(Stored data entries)
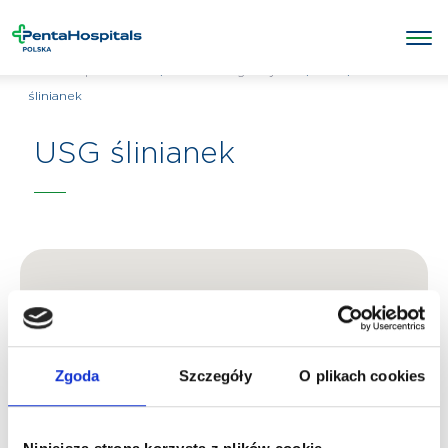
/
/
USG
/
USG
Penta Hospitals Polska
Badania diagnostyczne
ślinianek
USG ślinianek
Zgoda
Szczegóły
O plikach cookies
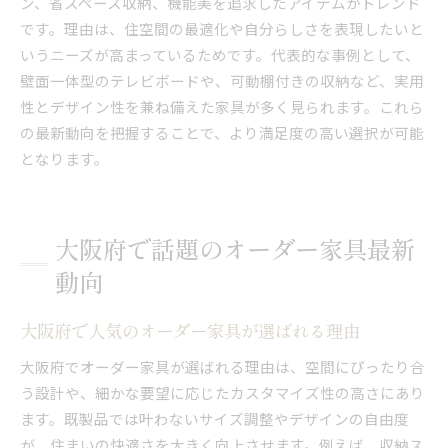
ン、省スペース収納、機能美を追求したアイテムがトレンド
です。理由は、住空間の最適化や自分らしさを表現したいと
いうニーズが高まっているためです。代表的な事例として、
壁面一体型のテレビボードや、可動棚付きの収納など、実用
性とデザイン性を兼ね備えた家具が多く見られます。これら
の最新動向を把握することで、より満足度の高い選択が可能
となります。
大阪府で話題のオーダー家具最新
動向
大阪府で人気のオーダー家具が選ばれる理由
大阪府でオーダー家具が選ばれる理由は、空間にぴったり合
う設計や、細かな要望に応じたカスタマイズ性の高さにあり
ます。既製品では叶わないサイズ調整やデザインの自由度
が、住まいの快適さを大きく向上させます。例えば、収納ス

## [AIM OF THE EXERCISE]
Reproduce the final stretch of lines exactly: the line containing "USG ślinianek" through the last line of the data, both included. Pictures do not belong in the copy.

## [SOLUTION FOR THIS TASK]
USG ślinianek
Zgoda
Szczegóły
O plikach cookies
ン、省スペース収納、機能美を追求したアイテムがトレンド
です。理由は、住空間の最適化や自分らしさを表現したいと
いうニーズが高まっているためです。代表的な事例として、
壁面一体型のテレビボードや、可動棚付きの収納など、実用
性とデザイン性を兼ね備えた家具が多く見られます。これら
の最新動向を把握することで、より満足度の高い選択が可能
となります。
大阪府で話題のオーダー家具最新
動向
大阪府で人気のオーダー家具が選ばれる理由
大阪府でオーダー家具が選ばれる理由は、空間にぴったり合
う設計や、細かな要望に応じたカスタマイズ性の高さにあり
ます。既製品では叶わないサイズ調整やデザインの自由度
が、住まいの快適さを大きく向上させます。例えば、収納ス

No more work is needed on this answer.